(Artwork by Ashwin Pandya)
It was the December after Monal turned six. There was excitement. There was war. The newspaper “Amrita Bazar Patrika” was eagerly awaited everyday.
Monal of six in her little mind understood that there was trouble over her mother tongue Bangla. During the cold winter nights, sharp at 8 pm a siren was sounded. She learnt a new word and heard what it felt like too. All lights had to be put out in all homes. That is what it meant. To Monal it was fun but not entirely. She felt a tinge of guilt not even knowing why. Perhaps she was growing up a bit fast and not even aware of it then.
Some parents, very serious about their children’s educational pursuits took special trouble to line their window panes in a way that light would not escape. Monal felt sad for the kids of these dedicated parents but in this case she clearly knew why.
Then Monal chanced upon whispered adult conversations about a certain family that lived at the end of the road. Someone said to someone that they were spies for Pakistan. For some the doubts sprang from the fact that the Uncle ( that is how the children referred to all adult males) constantly walked up and down the street during the blackout. It was a family of three, soon to become four. After a pretty little girl was born to them they went away to Kashmir.

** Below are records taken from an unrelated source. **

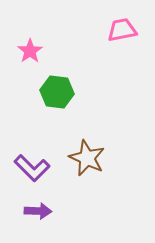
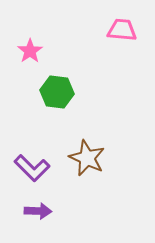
pink trapezoid: rotated 16 degrees clockwise
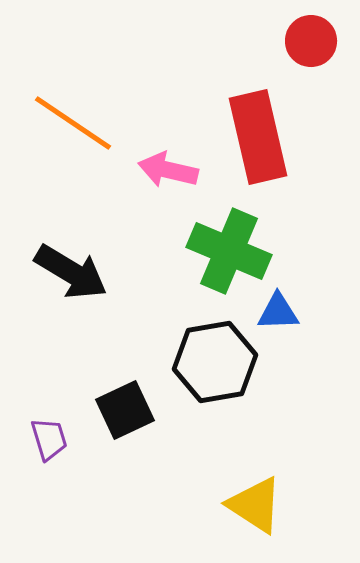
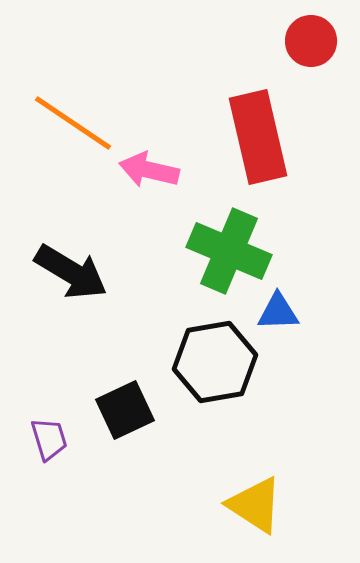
pink arrow: moved 19 px left
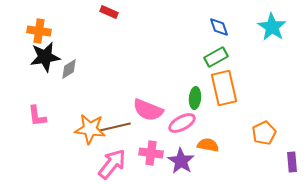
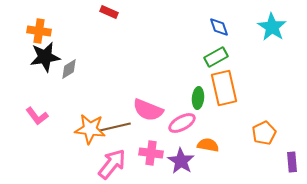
green ellipse: moved 3 px right
pink L-shape: rotated 30 degrees counterclockwise
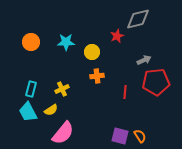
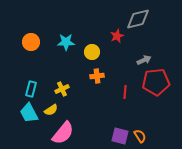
cyan trapezoid: moved 1 px right, 1 px down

Monal was worried that they had heard what was being said about them and so went away heartbroken. But while she loved the little boy of the family who was littler she could not help but wonder if they were really a threat to her safety. Monal learnt to live with suspicion for the first time. However in years to come the family was remembered in Monal’s household as one ( the Aunty, that is how all adult females were addressed) that gave Monal’s Mamma the recipe to make lip smacking Rogan Josh an aromatically spiced red coloured mutton dish from their geographical region of origin. Monal also realised that people become memories without dying.